En este último tiempo, el consumo y nuestra mirada sobre la comida se exageraron: abrazamos y maldijimos las harinas, demonizamos la carne y miramos con buenos ojos la avanzada de la onda plant based, que tomaba fuerza, se multiplicaba  como los hongos –que no son plant sino fungi– y arrasaba. No tengo cifras precisas pero nunca vi tantas propuestas en las que la proteína animal brillara por su ausencia. El grito en el cielo del veganismo ahora suena tan fuerte que no hay sordera que valga. Y aunque no lo suscriba, le encuentro sentido si pienso en la tortura a la que se somete a los animales en las granjas industriales, en los feed lots, en las jaulas en las que crían a los salmones, peces territoriales que terminan nadando en un espacio no más grande que un bidet. 

La alternativa vegana, que llegó con algunas propuestas más interesantes que otras –aflojen un poco con la crema de cajú– apareció como reacción a un sistema que cosifica y devasta la naturaleza, maltrata al ambiente y no alimenta.

Dicho sea de paso, la industria encontró el atajo para capturar clientes ávidos de productos sin ingredientes derivados de animales, pero formateados como cualquier ultra procesado. Ersatz a la orden del día. No salvan al planeta, tampoco al estómago.

Recién hablaba con un empresario gastronómico sobre cómo, en la misma línea saludable y ecológica,  proliferaron los vinos “sensibles”, tal cual se lee en la vitrina de un local palermitano. En los wine bars y vinotecas cunde la baja intervención y el peligro de asociar la condición artesanal con la calidad. ¿Por qué se fantasea con que todo lo artesanal es bueno? ¿Prejuicio? No sé, yo fui feliz con una copa de Zorzal, de Michelini, pero también tragué varios sapos con algunos descorches, vinos intomables, no diferentes, solo mal hechos.
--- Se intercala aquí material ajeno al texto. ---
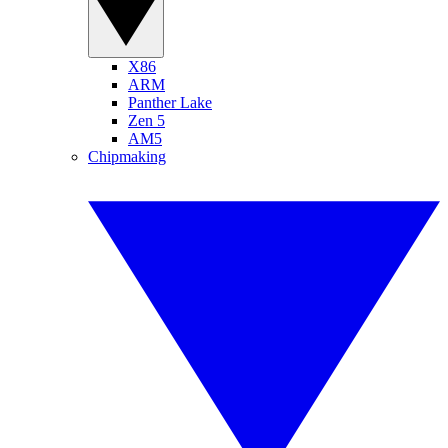
X86
ARM
Panther Lake
Zen 5
AM5
Chipmaking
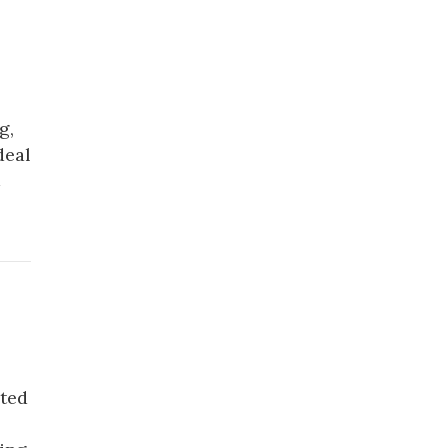
g,
deal
cted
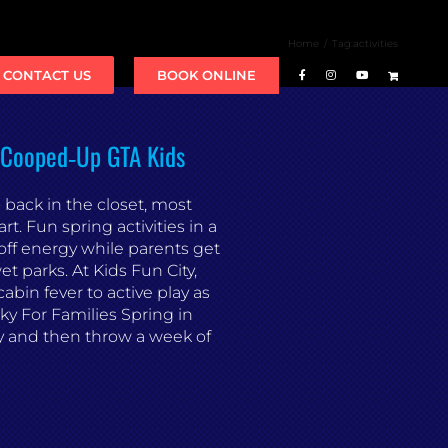
Home
Tag:
activities
BOOK ONLINE
CONTACT US
e Cooped‑Up GTA Kids
back in the closet, most
rt. Fun spring activities in a
off energy while parents get
t parks. At Kids Fun City,
cabin fever to active play as
ky For Families Spring in
y and then throw a week of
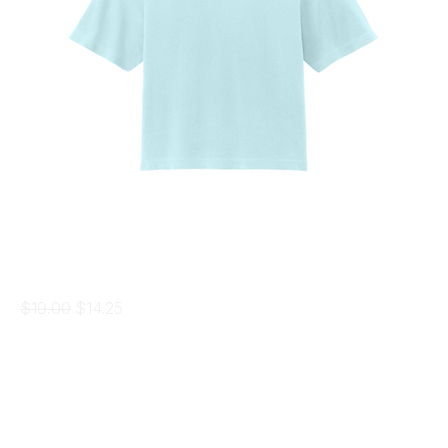
Women's Boxy Tee
Regular Price
Sale Price
$19.00
$14.25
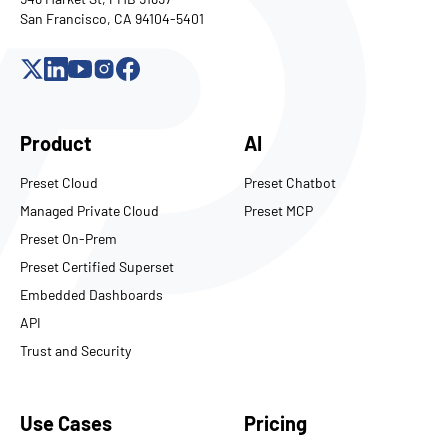
San Francisco, CA 94104-5401
Product
AI
Preset Cloud
Preset Chatbot
Managed Private Cloud
Preset MCP
Preset On-Prem
Preset Certified Superset
Embedded Dashboards
API
Trust and Security
Use Cases
Pricing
Paso página: paralelamente a la moda verde, resurgió la charcutería, tradición argenta si las hay, renovada y bien hecha. A los conocidos de siempre: Don Julio, El Preferido, Corte Comedor, se sumaron Adora, Asadero, Madre Rojas, José Juarroz y Anchoíta Cava, Corte Charcutería, hermano de Corte Comedor, y la lista sigue.

En sus distintos formatos, la carne, débil en la cama y fuerte en nuestra mesa, sigue vigente en Argentina, aunque la época exija –era hora– limitar su consumo, hacerlo  consciente, acompañar bifes y milanesas con porción generosa de vegetales. Incluso proponer la carne como acompañamiento y a las verduras como ingrediente principal. Narda Lepes fue pionera en invertir la ecuación. No le fue nada mal.

Vuelvo a Kaminsky. En su libro recuerda que los humanos nacimos omnívoros, fuimos diseñados para comer carne. Pero no diseñados para comer carne mala, y con “mala” hablo de la que proviene de animales criados en un confinamiento brutal, inyectados con hormonas y alimentados con transgénicos. En tal caso, más que demonizar a un producto, en esta vida instafood que hoy se quiere libre de gluten, libre de carne, fotogénica y sin pecado concebida, hay que poner bajo la lupa al sistema alimentario. Dejar de llamar progreso a la devastación. Y en lugar de preguntarnos qué comeríamos antes de morir, averiguar qué nos estamos llevando a la boca aquí y ahora.